The IT Nerd

According to the U.S. Department of Health and Human Services Breach Portal, a major cyberattack on ApolloMD, a large healthcare services provider, exposed the personal information of 626,540 people in a breach that occurred May 22-23, 2025. Attackers accessed the company’s IT systems before being detected, and viewed sensitive data tied to ApolloMD’s affiliated physicians and practices, including patient names, addresses, medical diagnoses, insurance info, dates of service, and some social security numbers.

The company first reported the breach in September 2025, and provided authorities with the full number of victims this week.

The ransomware gang Qilin has claimed responsibility for the attack, adding the company to its Tor-based leak site in early June 2025. 

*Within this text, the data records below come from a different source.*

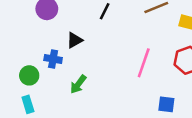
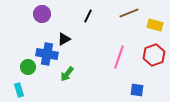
blue cross: (53, 59) -> (47, 54), size x1.5
cyan rectangle: (28, 104) -> (19, 90), moved

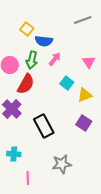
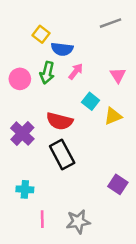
red semicircle: (26, 84) -> (60, 121), moved, turned 75
purple square: (84, 123) -> (118, 184), moved
gray star: (62, 164) -> (78, 222), moved

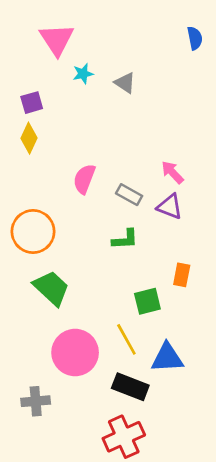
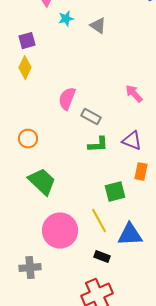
gray rectangle: (129, 195) -> (91, 117), moved
purple triangle: (170, 207) -> (132, 141), moved
orange circle: (33, 232) -> (28, 139), size x0.6
black rectangle: (130, 387) -> (102, 257), size x0.6

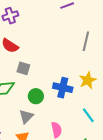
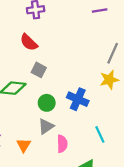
yellow star: (88, 80) -> (109, 80), moved
gray triangle: (26, 116) -> (46, 126), moved

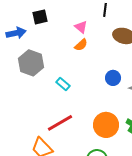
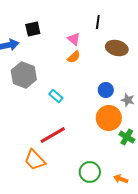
orange circle: (106, 125) -> (109, 118), moved

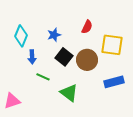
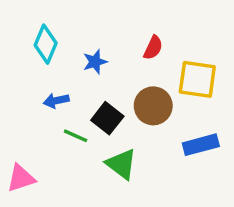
cyan diamond: (21, 36) -> (46, 44), moved
blue arrow: (32, 57) -> (56, 101), turned 80
black square: (64, 57) -> (107, 118), moved

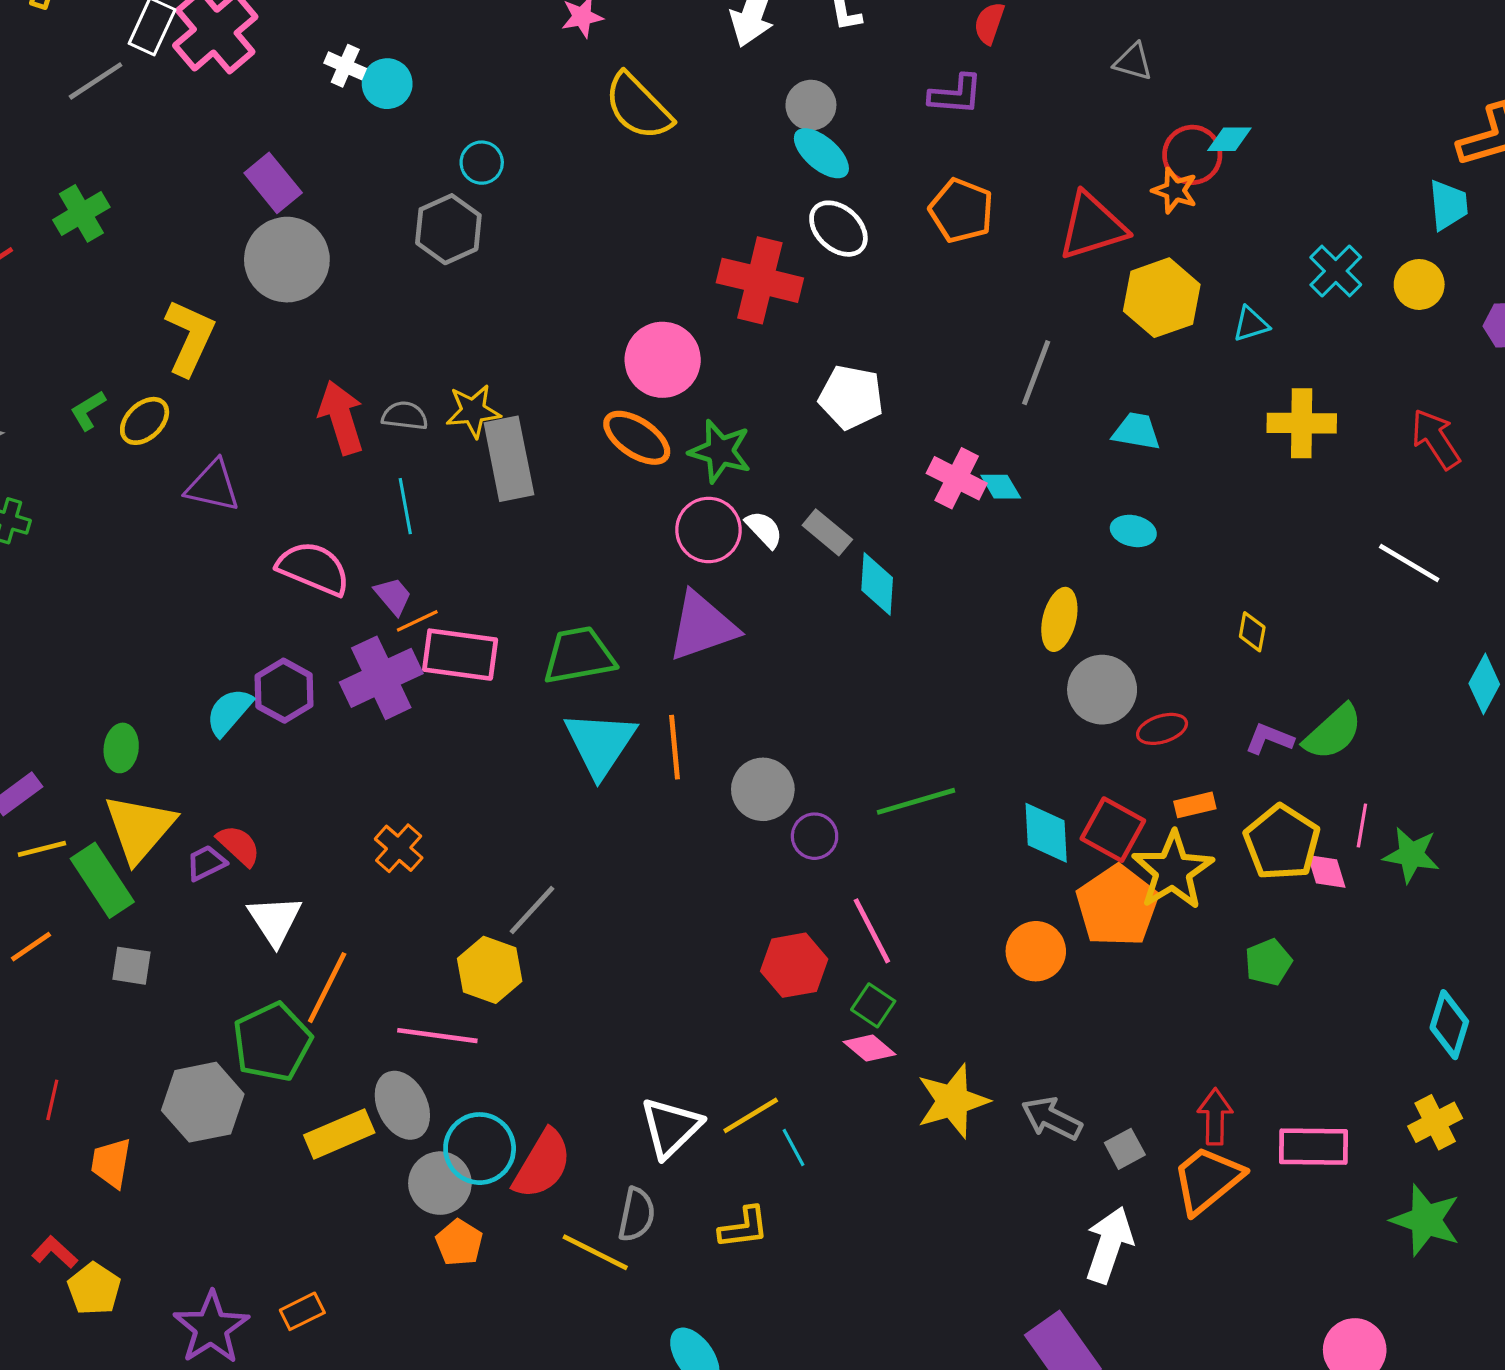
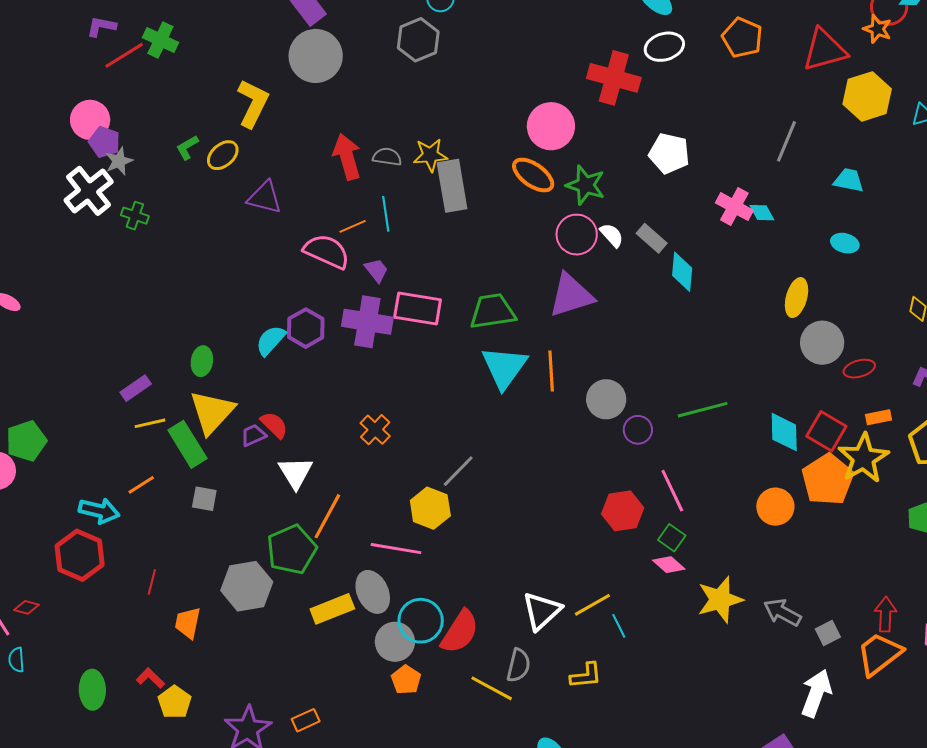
green cross: (81, 213) -> (160, 40), moved, turned -36
white ellipse: (838, 229) -> (664, 47), turned -60
orange line: (417, 621) -> (353, 226), moved
purple cross: (381, 678) -> (367, 322), turned 33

Here’s some commentary on this.

Vishal Agarwal, CTO Averlon:

   “The ApolloMD breach is unlikely to stem from a single missed vulnerability. Maintaining access for two days and reaching sensitive patient records suggests attackers were able to assemble an attack chain that led to protected health information.

   “In complex healthcare environments, applications and service identities often accumulate access over time. When systems are overprivileged, an attack chain does not stop at the initial compromise. It expands the blast radius and increases the volume of sensitive data that can be accessed.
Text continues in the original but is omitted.